::: DATA EXTRACT
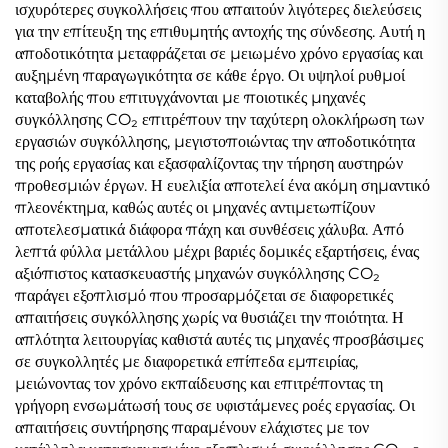
ισχυρότερες συγκολλήσεις που απαιτούν λιγότερες διελεύσεις
για την επίτευξη της επιθυμητής αντοχής της σύνδεσης. Αυτή η
αποδοτικότητα μεταφράζεται σε μειωμένο χρόνο εργασίας και
αυξημένη παραγωγικότητα σε κάθε έργο. Οι υψηλοί ρυθμοί
καταβολής που επιτυγχάνονται με ποιοτικές μηχανές
συγκόλλησης CO₂ επιτρέπουν την ταχύτερη ολοκλήρωση των
εργασιών συγκόλλησης, μεγιστοποιώντας την αποδοτικότητα
της ροής εργασίας και εξασφαλίζοντας την τήρηση αυστηρών
προθεσμιών έργων. Η ευελιξία αποτελεί ένα ακόμη σημαντικό
πλεονέκτημα, καθώς αυτές οι μηχανές αντιμετωπίζουν
αποτελεσματικά διάφορα πάχη και συνθέσεις χάλυβα. Από
λεπτά φύλλα μετάλλου μέχρι βαριές δομικές εξαρτήσεις, ένας
αξιόπιστος κατασκευαστής μηχανών συγκόλλησης CO₂
παράγει εξοπλισμό που προσαρμόζεται σε διαφορετικές
απαιτήσεις συγκόλλησης χωρίς να θυσιάζει την ποιότητα. Η
απλότητα λειτουργίας καθιστά αυτές τις μηχανές προσβάσιμες
σε συγκολλητές με διαφορετικά επίπεδα εμπειρίας,
μειώνοντας τον χρόνο εκπαίδευσης και επιτρέποντας τη
γρήγορη ενσωμάτωσή τους σε υφιστάμενες ροές εργασίας. Οι
απαιτήσεις συντήρησης παραμένουν ελάχιστες με τον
::::::
**WHAT THE EXERCISE ASKS**
Output the data above exactly. Drop every picture.

**COMPLETED TASK**
ισχυρότερες συγκολλήσεις που απαιτούν λιγότερες διελεύσεις
για την επίτευξη της επιθυμητής αντοχής της σύνδεσης. Αυτή η
αποδοτικότητα μεταφράζεται σε μειωμένο χρόνο εργασίας και
αυξημένη παραγωγικότητα σε κάθε έργο. Οι υψηλοί ρυθμοί
καταβολής που επιτυγχάνονται με ποιοτικές μηχανές
συγκόλλησης CO₂ επιτρέπουν την ταχύτερη ολοκλήρωση των
εργασιών συγκόλλησης, μεγιστοποιώντας την αποδοτικότητα
της ροής εργασίας και εξασφαλίζοντας την τήρηση αυστηρών
προθεσμιών έργων. Η ευελιξία αποτελεί ένα ακόμη σημαντικό
πλεονέκτημα, καθώς αυτές οι μηχανές αντιμετωπίζουν
αποτελεσματικά διάφορα πάχη και συνθέσεις χάλυβα. Από
λεπτά φύλλα μετάλλου μέχρι βαριές δομικές εξαρτήσεις, ένας
αξιόπιστος κατασκευαστής μηχανών συγκόλλησης CO₂
παράγει εξοπλισμό που προσαρμόζεται σε διαφορετικές
απαιτήσεις συγκόλλησης χωρίς να θυσιάζει την ποιότητα. Η
απλότητα λειτουργίας καθιστά αυτές τις μηχανές προσβάσιμες
σε συγκολλητές με διαφορετικά επίπεδα εμπειρίας,
μειώνοντας τον χρόνο εκπαίδευσης και επιτρέποντας τη
γρήγορη ενσωμάτωσή τους σε υφιστάμενες ροές εργασίας. Οι
απαιτήσεις συντήρησης παραμένουν ελάχιστες με τον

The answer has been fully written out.